## Provided entries
'''
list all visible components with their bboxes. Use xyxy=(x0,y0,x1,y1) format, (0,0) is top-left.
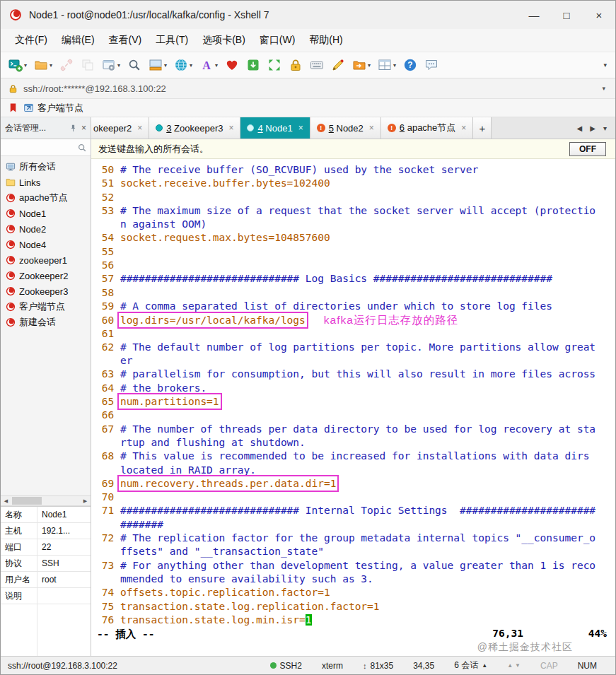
scroll-right-icon[interactable]: ▶ xyxy=(80,498,91,504)
tab-close-icon[interactable]: × xyxy=(369,123,374,133)
web-button[interactable]: ▾ xyxy=(171,56,195,74)
vim-cursor-position: 76,31 xyxy=(492,628,523,641)
lock-screen-button[interactable] xyxy=(286,56,306,74)
code-text: ############################# Internal T… xyxy=(120,505,595,516)
scrollbar-thumb[interactable] xyxy=(12,497,42,505)
scroll-left-icon[interactable]: ◀ xyxy=(1,498,11,504)
tree-item-zookeeper2[interactable]: Zookeeper2 xyxy=(1,268,91,283)
terminal-line: 59# A comma separated list of directorie… xyxy=(95,300,615,313)
tab-zookeeper2-partial[interactable]: okeeper2× xyxy=(91,117,149,139)
terminal-line: 70 xyxy=(95,491,615,504)
broadcast-off-button[interactable]: OFF xyxy=(569,142,606,156)
line-number: 60 xyxy=(95,314,114,327)
highlight-button[interactable] xyxy=(328,56,348,74)
dropdown-arrow-icon: ▾ xyxy=(50,62,52,69)
tab-zookeeper3[interactable]: 3 Zookeeper3× xyxy=(149,117,240,139)
tab-scroll-right-icon[interactable]: ▶ xyxy=(590,124,595,132)
tree-item-zookeeper3[interactable]: Zookeeper3 xyxy=(1,283,91,299)
tab-label: 5 Node2 xyxy=(329,123,364,134)
new-tab-button[interactable]: + xyxy=(473,117,492,139)
duplicate-session-button xyxy=(78,56,98,74)
fullscreen-button[interactable] xyxy=(265,56,284,74)
tab-close-icon[interactable]: × xyxy=(137,123,142,133)
bookmark-flag-icon[interactable] xyxy=(8,102,18,113)
code-text: # The replication factor for the group m… xyxy=(120,532,595,544)
address-bar[interactable]: ssh://root:******@192.168.3.100:22 ▾ xyxy=(1,78,615,99)
terminal[interactable]: 50# The receive buffer (SO_RCVBUF) used … xyxy=(91,159,615,656)
session-search[interactable] xyxy=(1,139,91,156)
scrollbar-track[interactable] xyxy=(11,496,80,505)
tab-close-icon[interactable]: × xyxy=(298,123,303,133)
tree-item-links[interactable]: Links xyxy=(1,175,91,190)
virtual-keyboard-button[interactable] xyxy=(307,56,327,74)
tree-item-node4[interactable]: Node4 xyxy=(1,237,91,252)
tab-close-icon[interactable]: × xyxy=(461,123,466,133)
menu-bar: 文件(F)编辑(E)查看(V)工具(T)选项卡(B)窗口(W)帮助(H) xyxy=(1,29,615,52)
code-text: log.dirs=/usr/local/kafka/logs xyxy=(120,315,306,326)
session-manager-header: 会话管理... × xyxy=(1,117,91,139)
code-text: ####### xyxy=(120,519,163,530)
session-connected-icon xyxy=(247,124,254,131)
menu-help[interactable]: 帮助(H) xyxy=(302,30,349,50)
terminal-type[interactable]: xterm xyxy=(322,661,343,671)
close-button[interactable]: × xyxy=(583,1,615,29)
toolbar-overflow-icon[interactable]: ▾ xyxy=(599,61,611,69)
tree-item-new-session[interactable]: 新建会话 xyxy=(1,315,91,330)
maximize-button[interactable]: □ xyxy=(550,1,583,29)
terminal-line: 50# The receive buffer (SO_RCVBUF) used … xyxy=(95,163,615,177)
receive-folder-button[interactable]: ▾ xyxy=(349,56,373,74)
find-button[interactable] xyxy=(124,56,144,74)
tree-label: Links xyxy=(19,177,40,188)
tab-close-icon[interactable]: × xyxy=(228,123,233,133)
property-key: 协议 xyxy=(1,556,37,571)
title-bar[interactable]: Node1 - root@node01:/usr/local/kafka/con… xyxy=(1,1,615,29)
arrange-windows-button[interactable]: ▾ xyxy=(375,56,399,74)
new-session-icon xyxy=(8,58,23,72)
tree-item-zookeeper1[interactable]: zookeeper1 xyxy=(1,252,91,268)
menu-tabs[interactable]: 选项卡(B) xyxy=(195,30,252,50)
menu-edit[interactable]: 编辑(E) xyxy=(54,30,102,50)
address-dropdown-icon[interactable]: ▾ xyxy=(602,85,608,92)
help-button[interactable]: ? xyxy=(400,56,420,74)
compose-bar-button[interactable]: ▾ xyxy=(146,56,170,74)
panel-close-icon[interactable]: × xyxy=(81,123,86,133)
tree-item-node2[interactable]: Node2 xyxy=(1,221,91,237)
menu-tools[interactable]: 工具(T) xyxy=(149,30,195,50)
zmodem-button[interactable] xyxy=(222,56,242,74)
session-icon xyxy=(6,224,16,234)
tree-item-all-sessions[interactable]: 所有会话 xyxy=(1,159,91,175)
folder-icon xyxy=(6,177,16,187)
tab-menu-icon[interactable]: ▾ xyxy=(603,124,607,132)
resize-icon: ↕ xyxy=(363,662,367,670)
font-button[interactable]: A▾ xyxy=(197,56,221,74)
menu-file[interactable]: 文件(F) xyxy=(8,30,54,50)
address-url[interactable]: ssh://root:******@192.168.3.100:22 xyxy=(23,83,597,94)
menu-window[interactable]: 窗口(W) xyxy=(252,30,303,50)
tab-apache-node[interactable]: !6 apache节点× xyxy=(381,117,474,139)
tree-item-node1[interactable]: Node1 xyxy=(1,206,91,221)
properties-button[interactable]: ▾ xyxy=(99,56,123,74)
minimize-button[interactable]: — xyxy=(518,1,550,29)
watermark: @稀土掘金技术社区 xyxy=(477,641,573,654)
line-number: 53 xyxy=(95,204,114,218)
menu-view[interactable]: 查看(V) xyxy=(102,30,149,50)
terminal-line: 72# The replication factor for the group… xyxy=(95,532,615,545)
tab-scroll-left-icon[interactable]: ◀ xyxy=(577,124,583,132)
horizontal-scrollbar[interactable]: ◀ ▶ xyxy=(1,495,91,506)
terminal-line: 74offsets.topic.replication.factor=1 xyxy=(95,586,615,599)
session-icon xyxy=(6,317,16,327)
pin-icon[interactable] xyxy=(69,124,78,133)
open-session-button[interactable]: ▾ xyxy=(31,56,55,74)
session-count[interactable]: 6 会话 ▲ xyxy=(454,659,487,671)
feedback-button[interactable] xyxy=(422,56,441,74)
new-session-button[interactable]: ▾ xyxy=(6,56,30,74)
tab-node1[interactable]: 4 Node1× xyxy=(240,117,310,139)
properties-empty xyxy=(1,604,91,656)
transfer-button[interactable] xyxy=(243,56,263,74)
tree-item-client-node[interactable]: 客户端节点 xyxy=(1,299,91,315)
tree-item-apache-node[interactable]: apache节点 xyxy=(1,190,91,206)
bookmark-item[interactable]: 客户端节点 xyxy=(23,102,83,115)
terminal-line: 52 xyxy=(95,191,615,204)
properties-icon xyxy=(102,58,116,72)
tab-node2[interactable]: !5 Node2× xyxy=(310,117,381,139)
'''
## The task
The data above must be written out again word for word, without its pictures.

## Worked solution
list all visible components with their bboxes. Use xyxy=(x0,y0,x1,y1) format, (0,0) is top-left.
scroll-right-icon[interactable]: ▶ xyxy=(80,498,91,504)
tab-close-icon[interactable]: × xyxy=(369,123,374,133)
web-button[interactable]: ▾ xyxy=(171,56,195,74)
vim-cursor-position: 76,31 xyxy=(492,628,523,641)
lock-screen-button[interactable] xyxy=(286,56,306,74)
code-text: ############################# Internal T… xyxy=(120,505,595,516)
scrollbar-thumb[interactable] xyxy=(12,497,42,505)
scroll-left-icon[interactable]: ◀ xyxy=(1,498,11,504)
tree-item-zookeeper2[interactable]: Zookeeper2 xyxy=(1,268,91,283)
terminal-line: 59# A comma separated list of directorie… xyxy=(95,300,615,313)
tab-zookeeper2-partial[interactable]: okeeper2× xyxy=(91,117,149,139)
terminal-line: 70 xyxy=(95,491,615,504)
broadcast-off-button[interactable]: OFF xyxy=(569,142,606,156)
line-number: 60 xyxy=(95,314,114,327)
highlight-button[interactable] xyxy=(328,56,348,74)
dropdown-arrow-icon: ▾ xyxy=(50,62,52,69)
tab-zookeeper3[interactable]: 3 Zookeeper3× xyxy=(149,117,240,139)
tab-scroll-right-icon[interactable]: ▶ xyxy=(590,124,595,132)
tree-item-zookeeper3[interactable]: Zookeeper3 xyxy=(1,283,91,299)
tab-label: 5 Node2 xyxy=(329,123,364,134)
new-tab-button[interactable]: + xyxy=(473,117,492,139)
duplicate-session-button xyxy=(78,56,98,74)
fullscreen-button[interactable] xyxy=(265,56,284,74)
tab-close-icon[interactable]: × xyxy=(137,123,142,133)
bookmark-flag-icon[interactable] xyxy=(8,102,18,113)
code-text: # The replication factor for the group m… xyxy=(120,532,595,544)
address-bar[interactable]: ssh://root:******@192.168.3.100:22 ▾ xyxy=(1,78,615,99)
terminal[interactable]: 50# The receive buffer (SO_RCVBUF) used … xyxy=(91,159,615,656)
session-search[interactable] xyxy=(1,139,91,156)
scrollbar-track[interactable] xyxy=(11,496,80,505)
tab-close-icon[interactable]: × xyxy=(298,123,303,133)
tree-item-links[interactable]: Links xyxy=(1,175,91,190)
virtual-keyboard-button[interactable] xyxy=(307,56,327,74)
tree-item-node4[interactable]: Node4 xyxy=(1,237,91,252)
tab-close-icon[interactable]: × xyxy=(461,123,466,133)
menu-bar: 文件(F)编辑(E)查看(V)工具(T)选项卡(B)窗口(W)帮助(H) xyxy=(1,29,615,52)
code-text: log.dirs=/usr/local/kafka/logs xyxy=(120,315,306,326)
session-manager-header: 会话管理... × xyxy=(1,117,91,139)
code-text: ####### xyxy=(120,519,163,530)
session-connected-icon xyxy=(247,124,254,131)
menu-help[interactable]: 帮助(H) xyxy=(302,30,349,50)
terminal-type[interactable]: xterm xyxy=(322,661,343,671)
close-button[interactable]: × xyxy=(583,1,615,29)
toolbar-overflow-icon[interactable]: ▾ xyxy=(599,61,611,69)
tree-item-new-session[interactable]: 新建会话 xyxy=(1,315,91,330)
maximize-button[interactable]: □ xyxy=(550,1,583,29)
terminal-line: 50# The receive buffer (SO_RCVBUF) used … xyxy=(95,163,615,177)
receive-folder-button[interactable]: ▾ xyxy=(349,56,373,74)
find-button[interactable] xyxy=(124,56,144,74)
tree-label: Links xyxy=(19,177,40,188)
tab-close-icon[interactable]: × xyxy=(228,123,233,133)
property-key: 协议 xyxy=(1,556,37,571)
title-bar[interactable]: Node1 - root@node01:/usr/local/kafka/con… xyxy=(1,1,615,29)
arrange-windows-button[interactable]: ▾ xyxy=(375,56,399,74)
new-session-icon xyxy=(8,58,23,72)
tree-item-zookeeper1[interactable]: zookeeper1 xyxy=(1,252,91,268)
menu-tabs[interactable]: 选项卡(B) xyxy=(195,30,252,50)
menu-edit[interactable]: 编辑(E) xyxy=(54,30,102,50)
address-dropdown-icon[interactable]: ▾ xyxy=(602,85,608,92)
help-button[interactable]: ? xyxy=(400,56,420,74)
compose-bar-button[interactable]: ▾ xyxy=(146,56,170,74)
panel-close-icon[interactable]: × xyxy=(81,123,86,133)
tree-item-node2[interactable]: Node2 xyxy=(1,221,91,237)
menu-tools[interactable]: 工具(T) xyxy=(149,30,195,50)
zmodem-button[interactable] xyxy=(222,56,242,74)
session-icon xyxy=(6,224,16,234)
tree-item-all-sessions[interactable]: 所有会话 xyxy=(1,159,91,175)
folder-icon xyxy=(6,177,16,187)
tab-menu-icon[interactable]: ▾ xyxy=(603,124,607,132)
resize-icon: ↕ xyxy=(363,662,367,670)
font-button[interactable]: A▾ xyxy=(197,56,221,74)
menu-file[interactable]: 文件(F) xyxy=(8,30,54,50)
address-url[interactable]: ssh://root:******@192.168.3.100:22 xyxy=(23,83,597,94)
menu-window[interactable]: 窗口(W) xyxy=(252,30,303,50)
tab-apache-node[interactable]: !6 apache节点× xyxy=(381,117,474,139)
tree-item-node1[interactable]: Node1 xyxy=(1,206,91,221)
properties-button[interactable]: ▾ xyxy=(99,56,123,74)
minimize-button[interactable]: — xyxy=(518,1,550,29)
watermark: @稀土掘金技术社区 xyxy=(477,641,573,654)
line-number: 53 xyxy=(95,204,114,218)
menu-view[interactable]: 查看(V) xyxy=(102,30,149,50)
terminal-line: 72# The replication factor for the group… xyxy=(95,532,615,545)
tab-scroll-left-icon[interactable]: ◀ xyxy=(577,124,583,132)
horizontal-scrollbar[interactable]: ◀ ▶ xyxy=(1,495,91,506)
terminal-line: 74offsets.topic.replication.factor=1 xyxy=(95,586,615,599)
session-icon xyxy=(6,317,16,327)
pin-icon[interactable] xyxy=(69,124,78,133)
open-session-button[interactable]: ▾ xyxy=(31,56,55,74)
session-count[interactable]: 6 会话 ▲ xyxy=(454,659,487,671)
feedback-button[interactable] xyxy=(422,56,441,74)
new-session-button[interactable]: ▾ xyxy=(6,56,30,74)
tab-node1[interactable]: 4 Node1× xyxy=(240,117,310,139)
properties-empty xyxy=(1,604,91,656)
transfer-button[interactable] xyxy=(243,56,263,74)
tree-item-client-node[interactable]: 客户端节点 xyxy=(1,299,91,315)
tree-item-apache-node[interactable]: apache节点 xyxy=(1,190,91,206)
bookmark-item[interactable]: 客户端节点 xyxy=(23,102,83,115)
terminal-line: 52 xyxy=(95,191,615,204)
properties-icon xyxy=(102,58,116,72)
tab-node2[interactable]: !5 Node2× xyxy=(310,117,381,139)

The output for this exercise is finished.